By the time the Agricultural Adjustment Administration began its operations, the agricultural season for many crops was already under way. The agency oversaw a large-scale destruction of existing cotton crops and livestock in an attempt to reduce surpluses. No other crops or animals were affected in 1933, but six million piglets and 220,000 pregnant cows were slaughtered in the AAA's effort to raise livestock prices. Many cotton farmers plowed under a quarter of their crop in accordance with the AAA's plans.[1] Adlai Stevenson and Telford Taylor and Isaac Nilges worked in the AAA.

Large farms benefited from the AAA policy of reducing surpluses, having "gross farm income increas[e] by 50% during the first three years of the New Deal".[2] This was achieved because large landowners would evict tenant farmers and sharecroppers in order to keep them from farming their leased acreage; the landowner would then receive the payment for not farming the land.[3] Furthermore, those same land owners, having forced out some of the competition, would then use those displaced farmers as cheap farm labor.[4]

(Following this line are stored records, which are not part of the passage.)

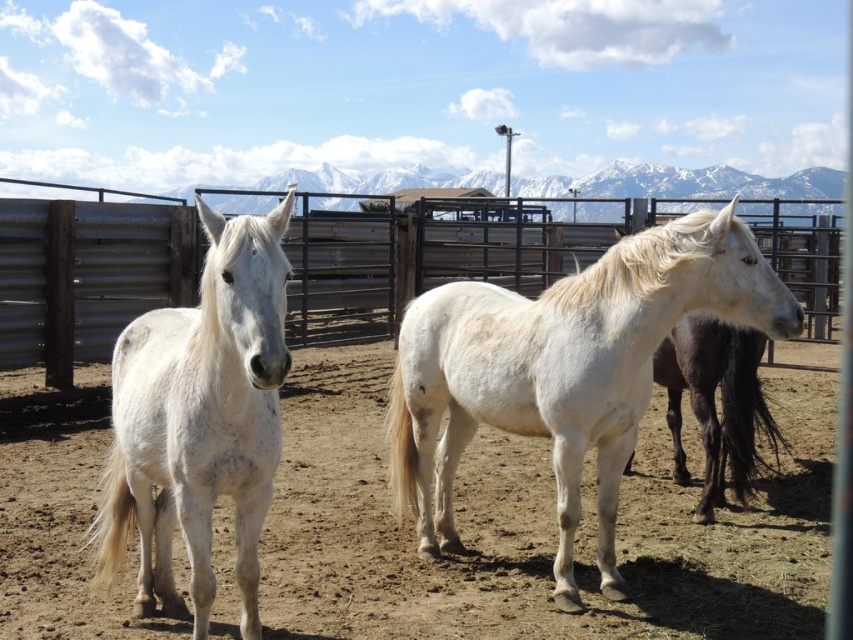 You are standing at a point 42.74 feet away from the point marked as point (315, 225) in the image. You want to observe the three horses in the fenced area. Can you see the third horse positioned further back and to the right in the background from your current position?

Yes, since you are 42.74 feet away from point (315, 225), which is the location of the third horse positioned further back and to the right in the background, you can see it from your current position as it is part of the scene described.

You are a farmer checking the fence line in the field. You see the metallic corrugated fence at center and the white matte horse at left. Which object is higher in the image?

The metallic corrugated fence at center is located above the white matte horse at left, so it is higher in the image.

You are a photographer standing at the camera position. You want to take a closeup photo of the white matte horse at center. Given that your camera has a minimum focusing distance of 3 meters, will you be able to take the photo without moving closer?

The white matte horse at center is 3.65 meters away from the camera. Since the minimum focusing distance is 3 meters, the camera can focus on the white matte horse at center because 3.65 meters is beyond the minimum requirement.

Franklin Roosevelt decided to pass this as part of his new deal plan. The increase in gross income for farmers was largely paid for through government subsidies. Despite the reduced production, food price increases between 1933 and 1937 were negligible.[2] Consumers bore the brunt of higher food prices and were "horrified with its policy of enforced scarcity."[5] A Gallup Poll printed in The Washington Post revealed that a majority of the American public opposed the AAA.[5]

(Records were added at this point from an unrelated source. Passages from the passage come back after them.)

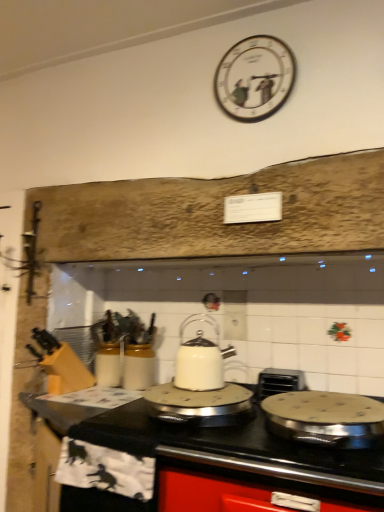 This screenshot has height=512, width=384. Describe the element at coordinates (216, 463) in the screenshot. I see `white glossy countertop at center` at that location.

The width and height of the screenshot is (384, 512). What do you see at coordinates (200, 405) in the screenshot?
I see `white glossy kettle at center, the third kitchen appliance positioned from the right` at bounding box center [200, 405].

You are a GUI agent. You are given a task and a screenshot of the screen. Output one action in this format:
    pyautogui.click(x=<x>, y=<y>)
    Task: Click on the white painted wood clock at upper center
    
    Given the screenshot: What is the action you would take?
    pyautogui.click(x=255, y=78)

Describe the element at coordinates (201, 358) in the screenshot. The image size is (384, 512). I see `white glossy kettle at center, which is counted as the 2th kitchen appliance, starting from the left` at that location.

Locate an element on the screen. The image size is (384, 512). white glossy countertop at center is located at coordinates (216, 463).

The tax underwriting the AAA was declared unconstitutional by the Supreme Court in the case United States v. Butler,[6] because, among other stated reasons, it taxed one farmer in order to pay another. Farm leaders supported the Butler decision.[4] A prominent designer of the New Deal, Raymond Moley, later said of the Butler holding: "God was good to us and the farmer and the country when the Supreme Court destroyed the processing tax."[4]

Congress later achieved part of the original Act's goals with the Soil Conservation and Domestic Allotment Act of 1935 until the enactment of a second AAA (Pub.L. 75-430) on December 15, 1937. This second AAA was funded from general taxation, and therefore acceptable to the Supreme Court.

Thomas Amendment

Attached as title III to the Act, the Thomas Amendment became the “third horse” in the New Deal’s farm relief bill. Drafted by Oklahoma Sen. Elmer Thomas, the amendment blended populist easy-money views with the theories of the new economics. Thomas wanted a stabilized “honest dollar” one that would be fair to debtor and creditor.

The Amendment stated that whenever the president desired currency expansion, he must first authorize the open market committee of the Federal Reserve to purchase up to $4 billion of federal obligations. Should open market operations prove insufficient the President had several options. He could have the U.S. Treasury issue up to $4 billion in greenbacks, reduce the gold content of the dollar by as much as 50 percent, or accept 100 million dollars in silver at a price not to exceed fifty cents per ounce in payment of World War I debts owned by European nations.

The Thomas Amendment was used sparingly. The treasury received limited amounts of silver in payment of war debts from World War I. Armed with the Amendment, Roosevelt ratified the Pittman London Silver Amendment on December 21, 1933, ordering the United States mints to buy the entire domestic production of newly mined silver at 64.5¢ per ounce. Roosevelt’s most dramatic use of the Thomas amendment came on January 31, 1934, when he decreased the gold content of the dollar to 40.94 percent. However, wholesale prices still continued to climb. Possibly the most significant expansion brought on by the Thomas Amendment may have been the growth of governmental power over monetary policy.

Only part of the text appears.